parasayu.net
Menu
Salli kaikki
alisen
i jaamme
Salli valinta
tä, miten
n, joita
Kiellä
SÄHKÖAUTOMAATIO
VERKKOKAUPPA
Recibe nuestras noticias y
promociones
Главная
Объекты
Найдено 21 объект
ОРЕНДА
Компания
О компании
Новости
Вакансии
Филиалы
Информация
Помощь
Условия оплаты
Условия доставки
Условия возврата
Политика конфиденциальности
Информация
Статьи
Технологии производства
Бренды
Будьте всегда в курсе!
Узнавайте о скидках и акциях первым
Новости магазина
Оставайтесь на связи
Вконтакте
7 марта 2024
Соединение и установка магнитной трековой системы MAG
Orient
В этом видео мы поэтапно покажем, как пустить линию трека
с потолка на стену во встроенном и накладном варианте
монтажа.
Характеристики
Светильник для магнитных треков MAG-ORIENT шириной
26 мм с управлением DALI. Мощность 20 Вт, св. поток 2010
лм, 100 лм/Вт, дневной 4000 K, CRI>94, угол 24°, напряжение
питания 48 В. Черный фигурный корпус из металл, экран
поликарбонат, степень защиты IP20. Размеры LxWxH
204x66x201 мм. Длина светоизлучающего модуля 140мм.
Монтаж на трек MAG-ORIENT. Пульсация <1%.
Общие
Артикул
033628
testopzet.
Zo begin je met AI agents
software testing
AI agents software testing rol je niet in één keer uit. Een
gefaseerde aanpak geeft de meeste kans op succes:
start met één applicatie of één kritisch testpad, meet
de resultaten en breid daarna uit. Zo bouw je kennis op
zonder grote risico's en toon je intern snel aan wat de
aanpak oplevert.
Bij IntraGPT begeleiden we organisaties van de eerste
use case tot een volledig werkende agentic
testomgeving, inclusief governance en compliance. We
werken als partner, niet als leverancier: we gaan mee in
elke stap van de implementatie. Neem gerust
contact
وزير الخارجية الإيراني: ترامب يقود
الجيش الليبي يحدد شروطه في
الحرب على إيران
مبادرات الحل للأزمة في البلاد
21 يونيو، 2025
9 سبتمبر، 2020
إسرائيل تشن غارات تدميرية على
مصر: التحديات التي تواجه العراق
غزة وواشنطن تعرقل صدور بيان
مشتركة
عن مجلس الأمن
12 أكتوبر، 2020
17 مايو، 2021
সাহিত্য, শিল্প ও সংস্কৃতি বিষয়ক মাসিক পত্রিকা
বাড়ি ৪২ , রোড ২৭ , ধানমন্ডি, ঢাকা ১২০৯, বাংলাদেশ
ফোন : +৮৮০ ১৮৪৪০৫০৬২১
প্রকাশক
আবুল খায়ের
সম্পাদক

━━━

WHAT TO PRODUCE: Reproduce each line of the records in which the word "aanpak" appears.

ANSWER SECTION:
gefaseerde aanpak geeft de meeste kans op succes:
aanpak oplevert.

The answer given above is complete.